Eevee: Shader recompilation issue
Open, NormalPublic

Description

The scene can be as simple as the initial scene with the initial cube. Set "use nodes" for the cube material and drag any of the material output node parameters. The slider dragging is not a smooth experience at all.

Details

Type
Bug

I did some investigation, and I get the following results comparing Eevee and master. Note that the basic Eevee shader has ~ 5,000 lines of code, and master has ~ 3,500. Also, the tests below are focusing only on the shader. In Blender itself we also spend a considerable time in the GWN_shaderinterface_create() function.

Results

In Linux with an AMD Radeon RX480 running Mesa (Gallium 0.4 - 4.10.0-24-generic) we get:

Version: 4.5
Core profile: 1

time start (control):  hello.cpp:115
time end   (control): 0.003271  hello.cpp:117
time start (master):  hello.cpp:101
time end   (master): 0.088870  hello.cpp:103
time start (eevee):  hello.cpp:108
time end   (eevee): 0.189856  hello.cpp:110

That means Eevee shader compilation is taken 2x as much as master shaders. And those ~200ms means there is a big lag every time the shader is recompiled (e.g., when the user drags a slider in a node).
Running from within Blender I get a similar result, so this sandbox seems well representative of the real production environment.

In a NVIDIA Quadro K6000, proprietary driver 375.39 I get:

Version: 3.3
Core profile: 1
time start (control):  hello.cpp:115
time end   (control): 0.032880  hello.cpp:117
time start (master):  hello.cpp:101
time end   (master): 0.063129  hello.cpp:103
time start (eevee):  hello.cpp:108
time end   (eevee): 0.320869  hello.cpp:110

Now that's more interesting. While the master shader compiles faster, the eevee one compiles considerably slower.

Note: All tests were ran with __GL_SHADER_DISK_CACHE=0, so to prevent cached shaders from being used.

To run it for yourself, check the code on: https://github.com/dfelinto/opengl-sandbox

You could try removing unused functions from that eevee.fp and see if it's still slow. But since linking is not affected by unused functions, it's not going to help reduce that. Maybe some particularly problematic code can be identified by elimination.

Looking at this Unreal tutorial, it takes 3s (!) to update when they edit one value in the shader graph. They made shader compilation non-blocking so it's not as bad, and ideally we should do the same in Blender. Maybe it's slow because of the little shader preview renders or something else, but still makes you wonder if it can actually be made as fast as we would like. If you want instant feedback in Unreal, it seems you need to create material instances where some parameters become uniforms.

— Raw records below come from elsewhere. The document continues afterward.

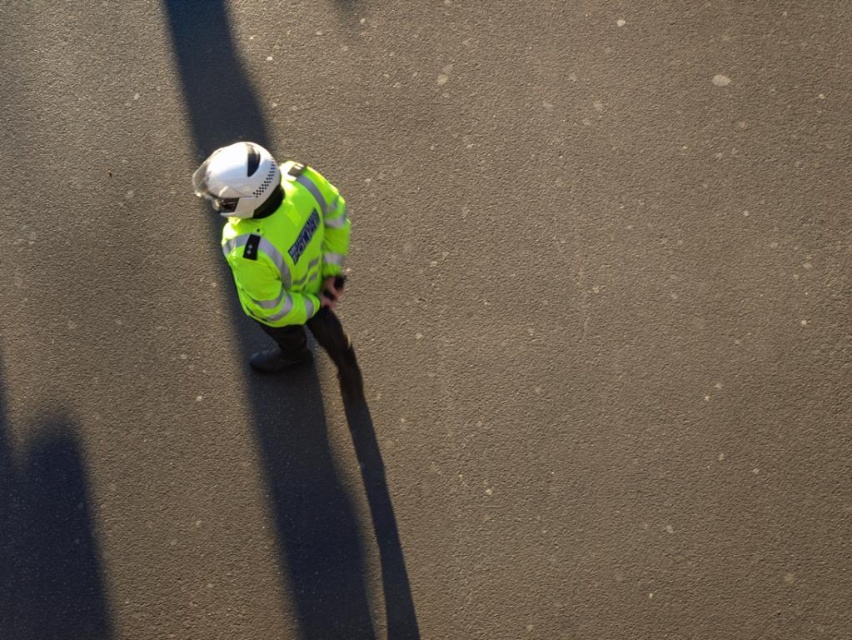 You are a pedestrian standing on the paved surface in the image. You see a point marked at coordinates [281,252]. What object is located at that point?

The point at coordinates [281,252] marks the location of the high visibility fabric jacket at center. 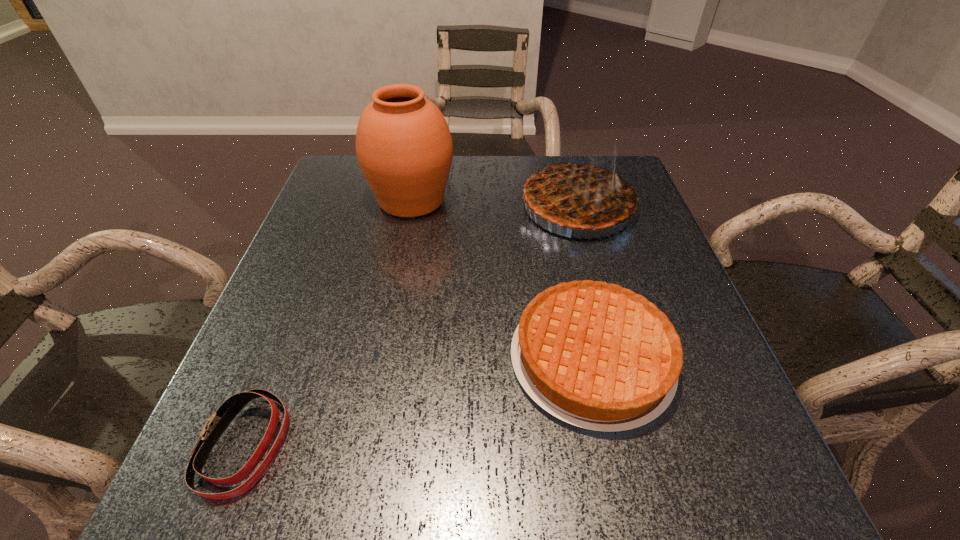 Locate an element on the screen. free space located on the back of the shorter pie is located at coordinates (572, 273).

This screenshot has width=960, height=540. What are the coordinates of `free space located on the back of the dog collar` in the screenshot? It's located at (303, 296).

Where is `urn that is at the far edge`? The height and width of the screenshot is (540, 960). urn that is at the far edge is located at coordinates (404, 148).

This screenshot has width=960, height=540. In order to click on pie that is positioned at the far edge in this screenshot , I will do `click(577, 194)`.

Find the location of a particular element. This screenshot has width=960, height=540. object located in the near edge section of the desktop is located at coordinates (218, 422).

Where is `urn that is positioned at the left edge`? This screenshot has height=540, width=960. urn that is positioned at the left edge is located at coordinates (404, 148).

The width and height of the screenshot is (960, 540). Identify the location of dog collar located in the left edge section of the desktop. (218, 422).

The width and height of the screenshot is (960, 540). Find the location of `object that is at the far left corner`. object that is at the far left corner is located at coordinates (404, 148).

Locate an element on the screen. The width and height of the screenshot is (960, 540). object that is at the near left corner is located at coordinates [x=218, y=422].

You are a GUI agent. You are given a task and a screenshot of the screen. Output one action in this format:
    pyautogui.click(x=<x>, y=<y>)
    Task: Click on the object at the far right corner
    
    Given the screenshot: What is the action you would take?
    pyautogui.click(x=577, y=194) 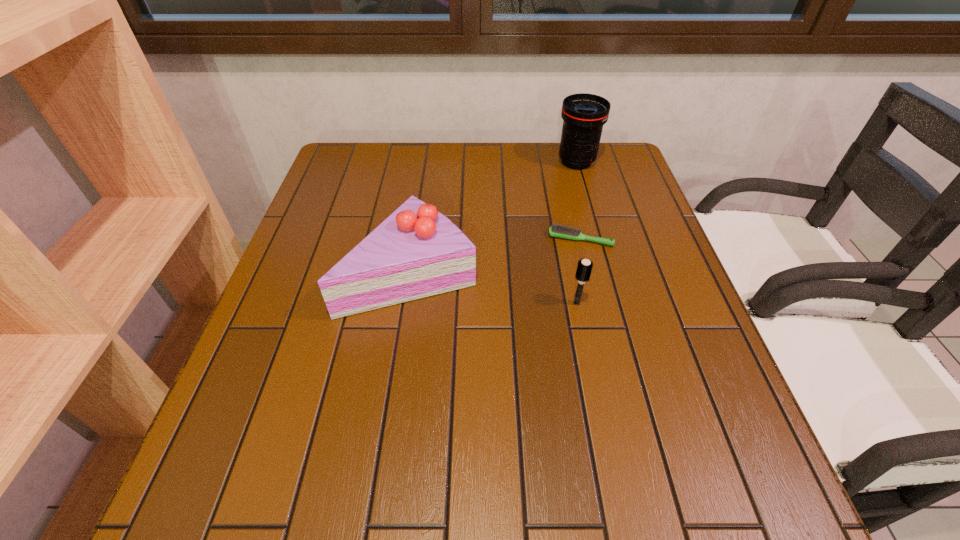 The width and height of the screenshot is (960, 540). I want to click on vacant space that satisfies the following two spatial constraints: 1. on the front side of the nearer hairbrush; 2. on the left side of the cake, so click(x=406, y=303). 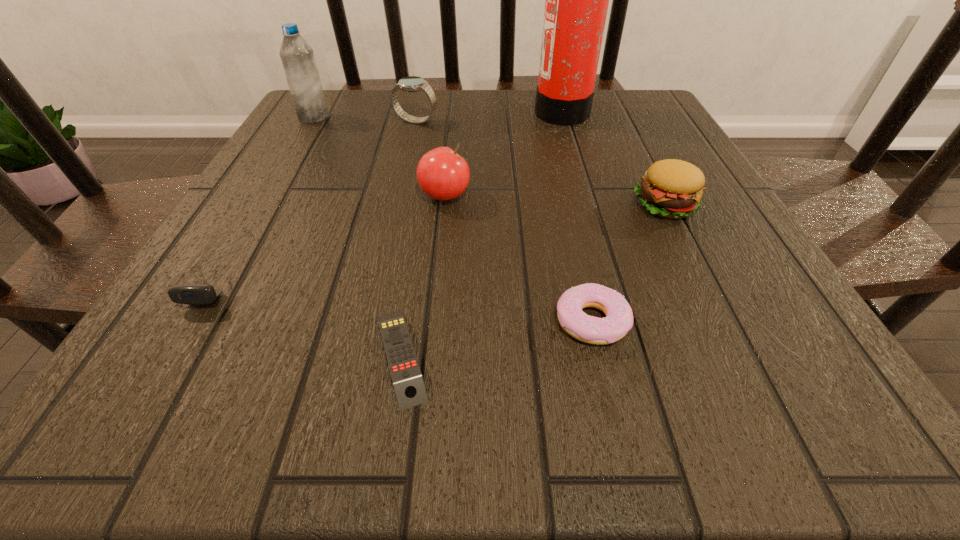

So perhaps your idea of compiling all node parameters as uniforms is really the main way to get better performance while creating the shader graph. A second more optimized shader with constants could be compiled in the background if needed. Ideally we could avoid users having to think about material instances to get faster feedback when tweaking shaders, but if we do need them then they could be node groups with sockets that you can't link to.

I too think making uniforms for all parameters is the way to go, when editing or animating a material. Constant value nodes can be compiled for faster preview/playback when a material is not being edited. This is one area we can do better than the Unreal editor.

I think the performance issue in GWN_shaderinterface_create() should be fixed though, it's taking up 30% of compilation time here. It's not clear to me why Gawain caches all this data about uniforms and attributes, and the lookup by name has O(n²) behavior. If it's done for performance reasons then I don't think Gawain can do name -> location mappings much faster than glGetUniformLocation(). Caching of those locations needs to happen at a higher level to avoid that mapping entirely.

But since linking is not affected by unused functions, it's not going to help reduce that.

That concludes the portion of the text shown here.